Title: Detection of nitrogen deficiency in potatoes using unmanned aircraft systems

Author
item Hunt Jr, Earle
item HORNECK, D. - Oregon State University
item HAMM, P. - Oregon State University
item GADLER, D. - Collaborator
item BRUCE, A. - Collaborator
item TURNER, R. - Collaborator
item SPINELLI, C. - Collaborator
item BRUNGARDT, J. - Collaborator

Submitted to: International Conference on Precision Agriculture Abstracts & Proceedings
Publication Type: Proceedings
Publication Acceptance Date: 6/3/2014
Publication Date: 6/17/2014
Citation: Hunt Jr, E.R., Horneck, D., Hamm, P., Gadler, D., Bruce, A., Turner, R., Spinelli, C., Brungardt, J. 2014. Detection of nitrogen deficiency in potatoes using unmanned aircraft systems. Proceedings of the 12th International Conference on Precision Agriculture. Available: https:/www.ispag.org/programs/2/1431/paper_1431.pdf.

Interpretive Summary:

Technical Abstract: Small Unmanned Aircraft Systems (sUAS) are recognized as potentially important remote-sensing platforms for precision agriculture.

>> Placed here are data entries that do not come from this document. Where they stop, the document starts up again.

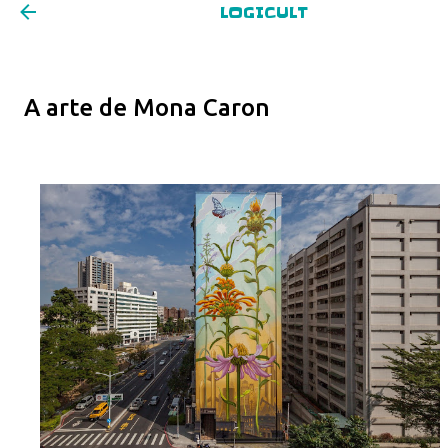
LOGICULT
Pular para o conteúdo principal
A arte de Mona Caron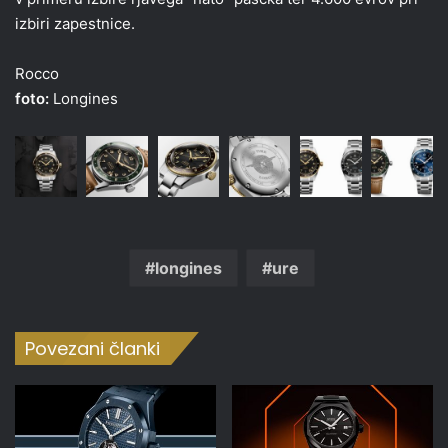
izbiri zapestnice.
Rocco
foto:
Longines
longines
ure
Povezani članki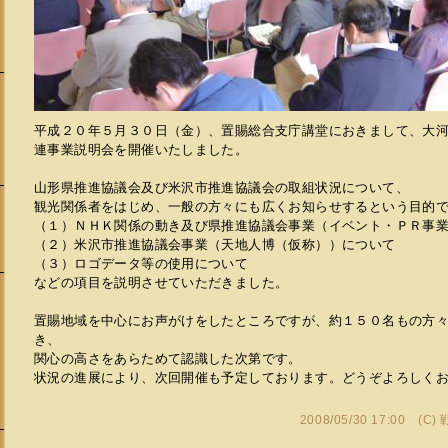
平成２０年５月３０日（金）、置賜総合支庁講堂におきまして、大
連事業説明会を開催いたしました。
山形県推進協議会及び米沢市推進協議会の取組状況について、
観光関係者をはじめ、一般の方々にも広くお知らせするという目的
（１）ＮＨＫ関係の動き及び県推進協議会事業（イベント・ＰＲ事
（２）米沢市推進協議会事業（天地人博（仮称））について
（３）ロゴデータ等の使用について
などの項目を説明させていただきました。
置賜地域を中心にお声がけをしたところですが、約１５０名もの方
き、
会
関心の高さをあらためて認識した次第です。
状況の進展により、次回開催も予定しております。どうぞよろしく
2008/05/30 17:00 (C)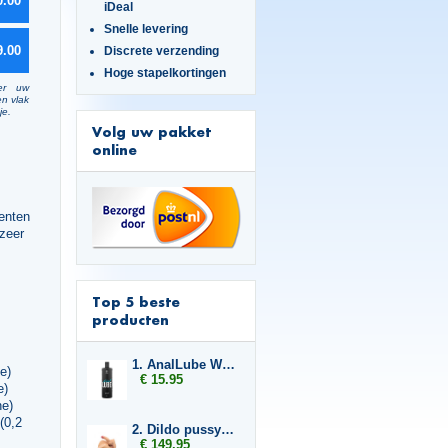
0.00
iDeal
Snelle levering
9.00
Discrete verzending
Hoge stapelkortingen
er uw
en vlak
je.
Volg uw pakket
online
ienten
 zeer
Top 5 beste
producten
1. AnalLube Water Based 500ml
e)
€ 15.95
e)
ne)
(0,2
2. Dildo pussy and ass
€ 149.95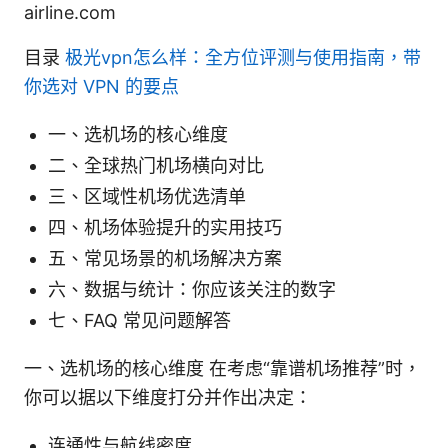
airline.com
目录
极光vpn怎么样：全方位评测与使用指南，带
你选对 VPN 的要点
一、选机场的核心维度
二、全球热门机场横向对比
三、区域性机场优选清单
四、机场体验提升的实用技巧
五、常见场景的机场解决方案
六、数据与统计：你应该关注的数字
七、FAQ 常见问题解答
一、选机场的核心维度 在考虑“靠谱机场推荐”时，
你可以据以下维度打分并作出决定：
连通性与航线密度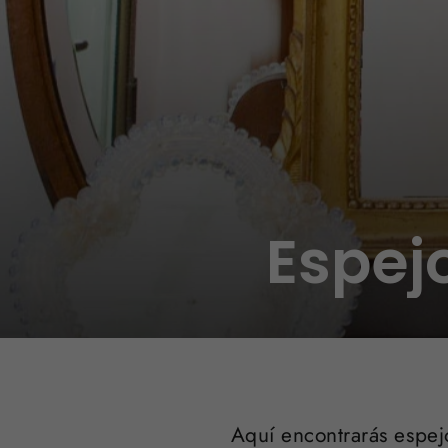
Espej
Aquí encontrarás espejo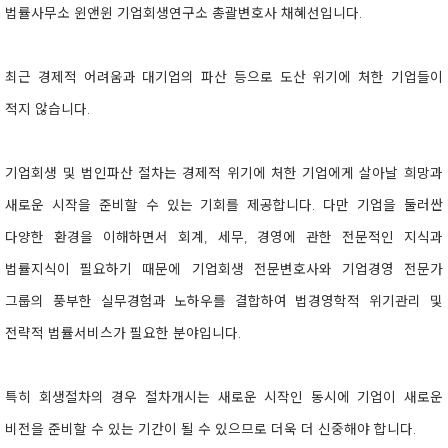
법률사무소 윈앤윈 기업회생연구소 총괄변호사 채혜선입니다.
최근 경제적 어려움과 대기업의 파산 등으로 도산 위기에 처한 기업들이
적지 않습니다.
기업회생 및 법인파산 절차는 경제적 위기에 처한 기업에게 살아날 희망과
새로운 시작을 준비할 수 있는 기회를 제공합니다. 다만 기업을 둘러싼
다양한 환경을 이해하면서 회계, 세무, 경영에 관한 전문적인 지식과
법률지식이 필요하기 때문에 기업회생 전문변호사와 기업경영 전문가
그룹의 풍부한 실무경험과 노하우를 결합하여 법경영학적 위기관리 및
전략적 법률서비스가 필요한 분야입니다.
특히 회생절차의 경우 절차개시는 새로운 시작인 동시에 기업이 새로운
비전을 준비할 수 있는 기간이 될 수 있으므로 더욱 더 신중해야 합니다.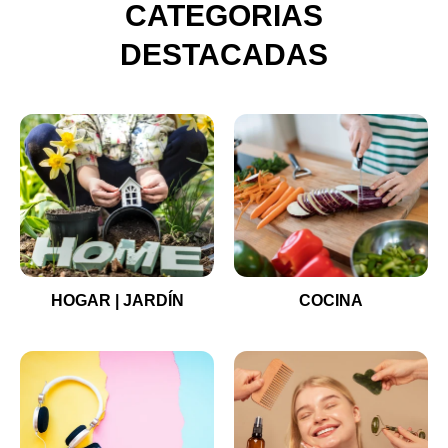
CATEGORIAS
DESTACADAS
HOGAR | JARDÍN
COCINA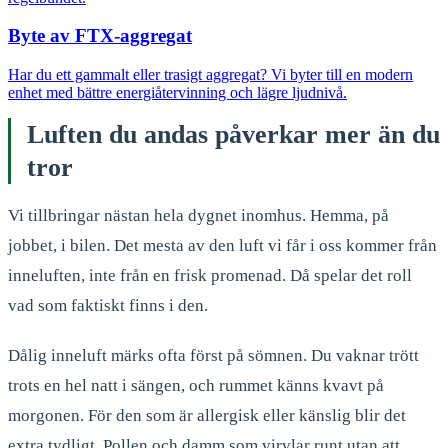
Byte av FTX-aggregat
Har du ett gammalt eller trasigt aggregat? Vi byter till en modern
enhet med bättre energiåtervinning och lägre ljudnivå.
Luften du andas påverkar mer än du
tror
Vi tillbringar nästan hela dygnet inomhus. Hemma, på
jobbet, i bilen. Det mesta av den luft vi får i oss kommer från
inneluften, inte från en frisk promenad. Då spelar det roll
vad som faktiskt finns i den.
Dålig inneluft märks ofta först på sömnen. Du vaknar trött
trots en hel natt i sängen, och rummet känns kvavt på
morgonen. För den som är allergisk eller känslig blir det
extra tydligt. Pollen och damm som virvlar runt utan att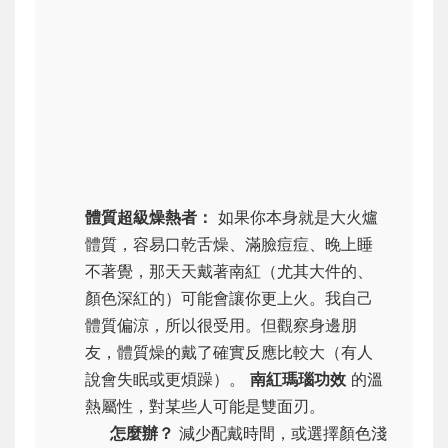
體質超級燥熱者：
如果你本身就是大火爐
體質，容易口乾舌燥、滿臉痘痘、晚上睡
不著覺，那天天戴著南紅（尤其大件的、
顏色深紅的）可能會讓你更上火。我自己
體質偏涼，所以很受用。但觀察身邊朋
友，體質燥的戴了確實反應比較大（有人
說會失眠或更煩躁）。
南紅瑪瑙功效
的溫
熱屬性，對某些人可能是雙面刃。
怎麼辦？
減少配戴時間，或選擇顏色淺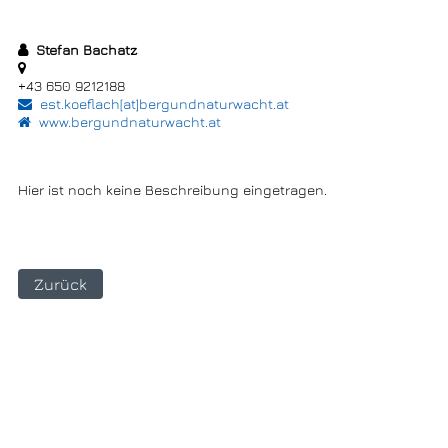
Stefan Bachatz
+43 650 9212188
est.koeflach[at]bergundnaturwacht.at
www.bergundnaturwacht.at
Hier ist noch keine Beschreibung eingetragen.
Zurück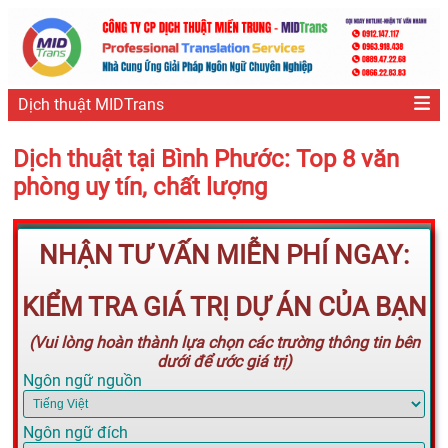
Dịch thuật MIDTrans
Dịch thuật tại Bình Phước: Top 8 văn
phòng uy tín, chất lượng
NHẬN TƯ VẤN MIỄN PHÍ NGAY:
KIỂM TRA GIÁ TRỊ DỰ ÁN CỦA BẠN
(Vui lòng hoàn thành lựa chọn các trường thông tin bên
dưới để ước giá trị)
Ngôn ngữ nguồn
Ngôn ngữ đích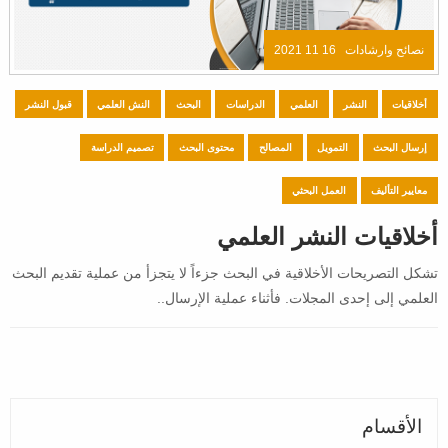
نصائح وارشادات
16 11 2021
أخلاقيات
النشر
العلمي
الدراسات
البحث
النش العلمي
قبول النشر
إرسال البحث
التمويل
المصالح
محتوى البحث
تصميم الدراسة
معايير التأليف
العمل البحثي
أخلاقيات النشر العلمي
تشكل التصريحات الأخلاقية في البحث جزءاً لا يتجزأ من عملية تقديم البحث
العلمي إلى إحدى المجلات. فأثناء عملية الإرسال..
الأقسام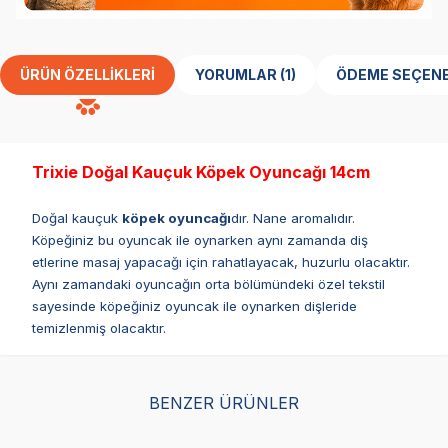
ÜRÜN ÖZELLIKLERI
YORUMLAR (1)
ÖDEME SEÇENE
Trixie Doğal Kauçuk Köpek Oyuncağı 14cm
Doğal kauçuk
köpek oyuncağı
dır. Nane aromalıdır.
Köpeğiniz bu oyuncak ile oynarken aynı zamanda diş
etlerine masaj yapacağı için rahatlayacak, huzurlu olacaktır.
Aynı zamandaki oyuncağın orta bölümündeki özel tekstil
sayesinde köpeğiniz oyuncak ile oynarken dişleride
temizlenmiş olacaktır.
BENZER ÜRÜNLER
Kong AirSq Sesli Köpek
Trixie Tekerlekli Zeka
Her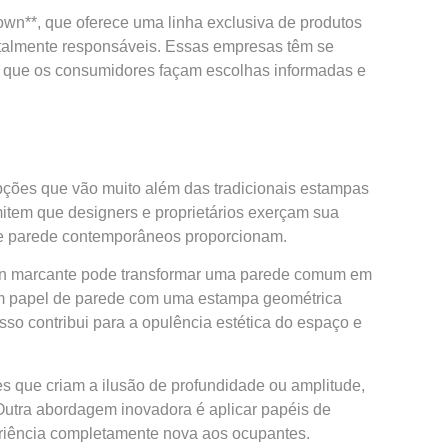
wn**, que oferece uma linha exclusiva de produtos
entalmente responsáveis. Essas empresas têm se
do que os consumidores façam escolhas informadas e
ões que vão muito além das tradicionais estampas
rmitem que designers e proprietários exerçam sua
 de parede contemporâneos proporcionam.
sign marcante pode transformar uma parede comum em
r um papel de parede com uma estampa geométrica
sso contribui para a opulência estética do espaço e
s que criam a ilusão de profundidade ou amplitude,
 Outra abordagem inovadora é aplicar papéis de
eriência completamente nova aos ocupantes.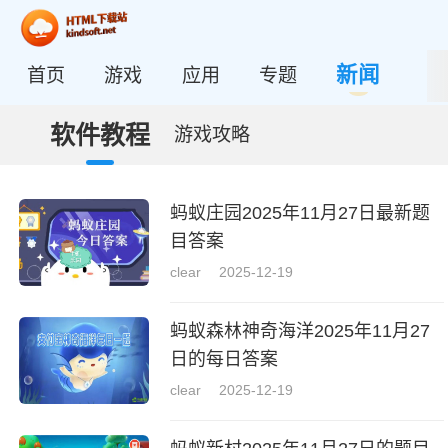
新闻
首页
游戏
应用
专题
软件教程
游戏攻略
蚂蚁庄园2025年11月27日最新题
目答案
clear
2025-12-19
蚂蚁森林神奇海洋2025年11月27
日的每日答案
clear
2025-12-19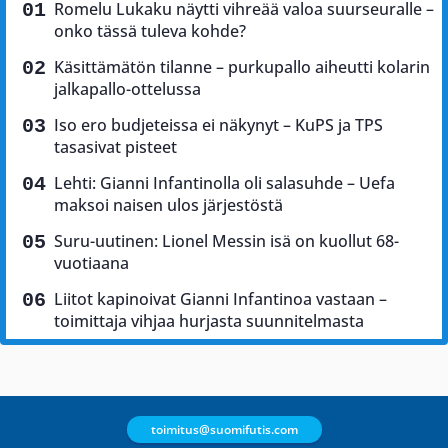
Romelu Lukaku näytti vihreää valoa suurseuralle –
onko tässä tuleva kohde?
Käsittämätön tilanne – purkupallo aiheutti kolarin
jalkapallo-ottelussa
Iso ero budjeteissa ei näkynyt – KuPS ja TPS
tasasivat pisteet
Lehti: Gianni Infantinolla oli salasuhde – Uefa
maksoi naisen ulos järjestöstä
Suru-uutinen: Lionel Messin isä on kuollut 68-
vuotiaana
Liitot kapinoivat Gianni Infantinoa vastaan –
toimittaja vihjaa hurjasta suunnitelmasta
toimitus@suomifutis.com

We set up a nitrogen rate experiment in 2013 with ‘Ranger Russet’ potatoes by applying four rates of nitrogen fertilizer (112, 224, 337, and 449 kg N/ha) in a randomized block design with 3 replicates. A Tetracam Hawkeye sUAS and Agricultural Digital Camera sensor were used to collect imagery with near-infrared (NIR), red and green bands with pixel sizes from 2.0 to 3.0 cm. Petiole nitrate concentration, leaf chlorophyll content, and leaf area index (LAI), were measured twice during the growing season; plants in the two lower N application treatments had lower petiole nitrate, chlorophyll content, LAI, and vegetation cover as expected. Three spectral indices were calculated from the color-infrared imagery (NDVI, GNDVI, and NGRDI); in late June, NDVI and GNDVI were correlated to LAI and cover, but not leaf chlorophyll content. In early August, the spectral indices were also correlated to chlorophyll content. Differences in vegetation cover may be detectable earliest, simply by counting the number of pixels with high NDVI in a small area. These results suggest sUAS sensors with higher spatial resolution would be more useful for site specific nitrogen management.